Others have already responded to this, but I think their general point, that this doesn’t actually clarify anything, is correct.

The point I’m trying to make is that it’s not just black and white. If you take all possible instances of “I said something, and then at least somewhat motivated by what I said, someone else did something violent and evil”, you won’t be able to confidently and clearly draw a nice bright line with “accountable” on one side and “not accountable” on the other, and never the twain shall meet.

I agree there are cases where clearly the speaker is NOT accountable. I agree there are cases where clearly the speaker IS accountable. But I also think there’s a big gradient in between. Sure there’s a line that is drawn legally, but that’s because legally there has to be a line. But saying that the legal definition of fighting words neatly and clearly divides all such situations into ethical and unethical is just as silly as arguing that not only is it illegal to take a photo of a 17-year-old-plus-364-days but legal to take a photo of an 18-year-old, that there’s actually a massive ethical difference between the two.

First, I’ve shown that your feelings of responsibility seem to be coming from another direction (other than speech).

The point I’m trying to make is that you’re making it more complicated that it really is and in the process come to a position that actually encourages more violence.

It IS black and white for the most part. Except in cases where there is an incitement to violence, the speaker is NOT responsible for any ensuing violence that comes out of the reaction to his speech. You assume too readily that people do not have even an iota of self-control to NOT be violent whenever presented with speech that they disagree with. For the most part, people have been more ready to think this of a not insignificant number of Muslims because they have behaved so appallingly in recent times. I want to stop this and lay the responsibility squarely on these barbarians as we all do for ANY OTHER GROUP OF PEOPLE in the world.

This is all good stuff…and thank you for citing it. Yet it still leaves me perplexed.

What if I’ve got an iron-clad ego, and don’t care for blame or praise?

This goes to another issue entirely, namely, the independent “reality” of ideas. In the good old American west, if someone called you a coward, well, you just had to get up and walk over to him and hit him. Code of the west.

But what about those of us who don’t care? Zeke says, “Yer a coward,” and I says, “I don’t pay much attention to what you think.”

Much of the discussion has involved the concept of “fighting words.” Well, what if I’m just not moved enough to fight? “Yer papa’s a n----- and yer mama’s a k------.” “Oh, you knew my parents? They never bothered to speak of you at all.”

So with responsibility. “This is your responsibility.” “Okay, let it be so. Now, move aside, would you, you’re blocking my view.”

What if one is philosophically devoid of this kind of idealism (or is it realism?
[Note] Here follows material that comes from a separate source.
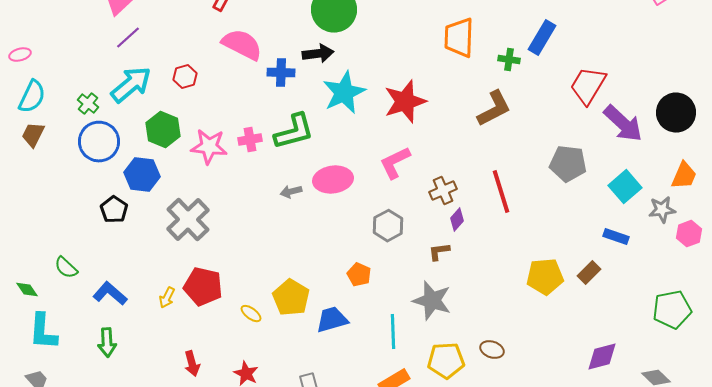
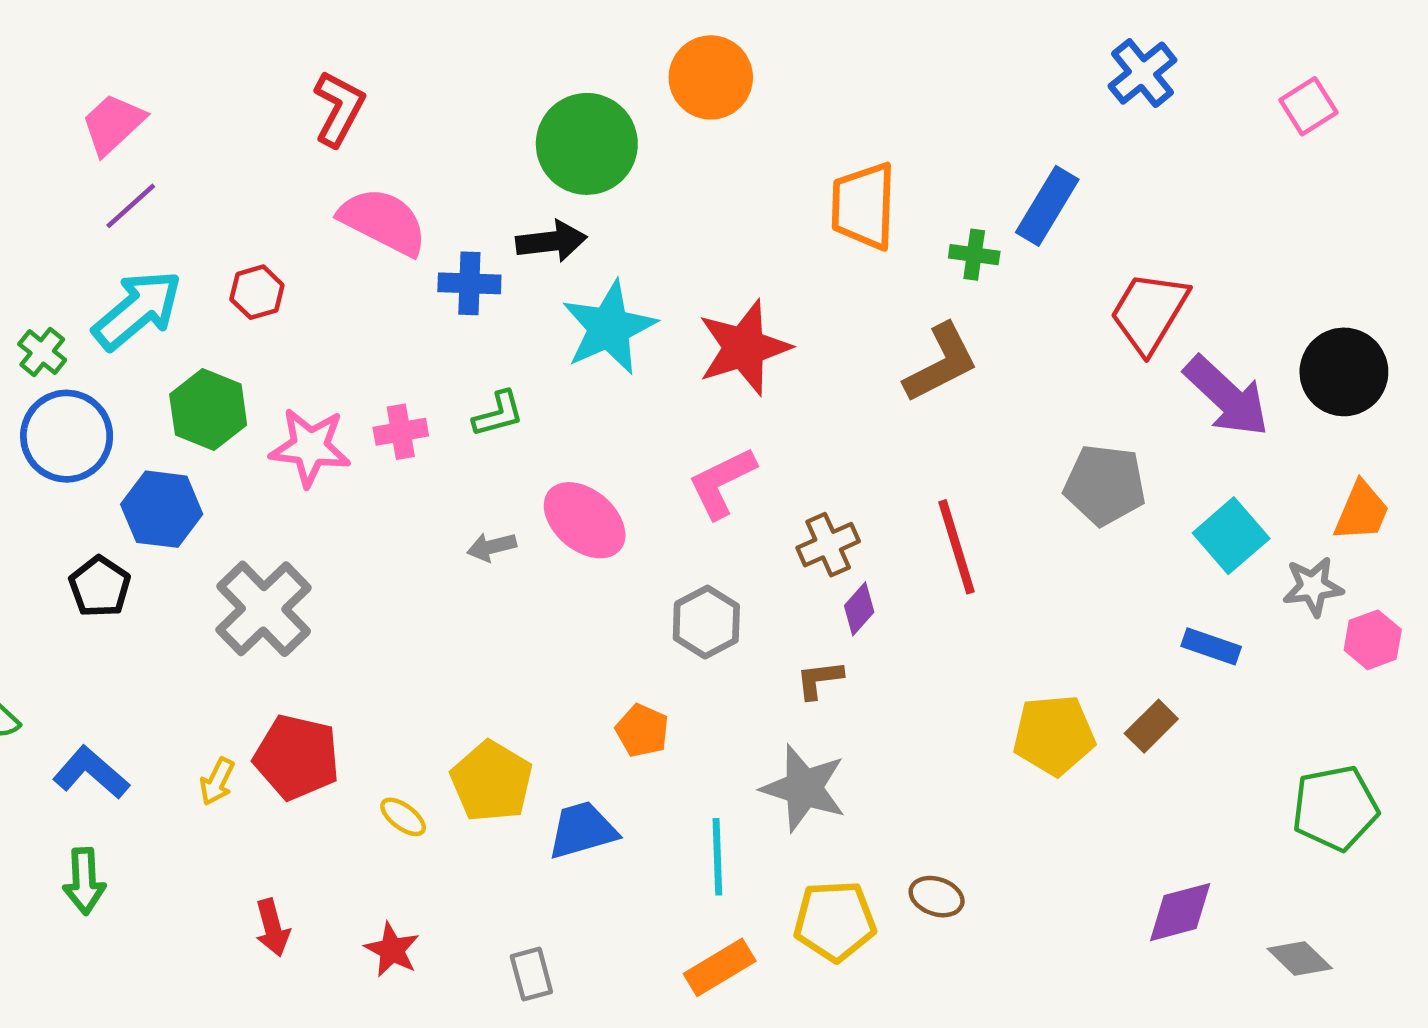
green L-shape: (294, 132) -> (498, 414), size x0.6
pink ellipse: (333, 180) -> (585, 520), turned 48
I can never remember!) – the idea that words have a kind of intrinsic reality, and that being held to blame is, itself, a kind of punishment.

Obviously, all of these ruminations fail entirely when the blame is accompanied by concrete physical penalties. If I get pelted with mudballs every time I walk down the street, because, well, that’s what you do to cowards out here in Coltville, then the punishment is very real. But think, instead, of an environment like this, a discussion forum where words and only words are hurled.

I accept responsibility for this highjack… What are the consequences?

That sounds entirely reasonable. Ultimately, I guess it leads to the re-invention of a criminal code.

“If a man seeketh to park his oxcart, and another man quickly occupieth the place before he can do so, the aggrieved man may let the air out of the other man’s ox.” Tom Weller.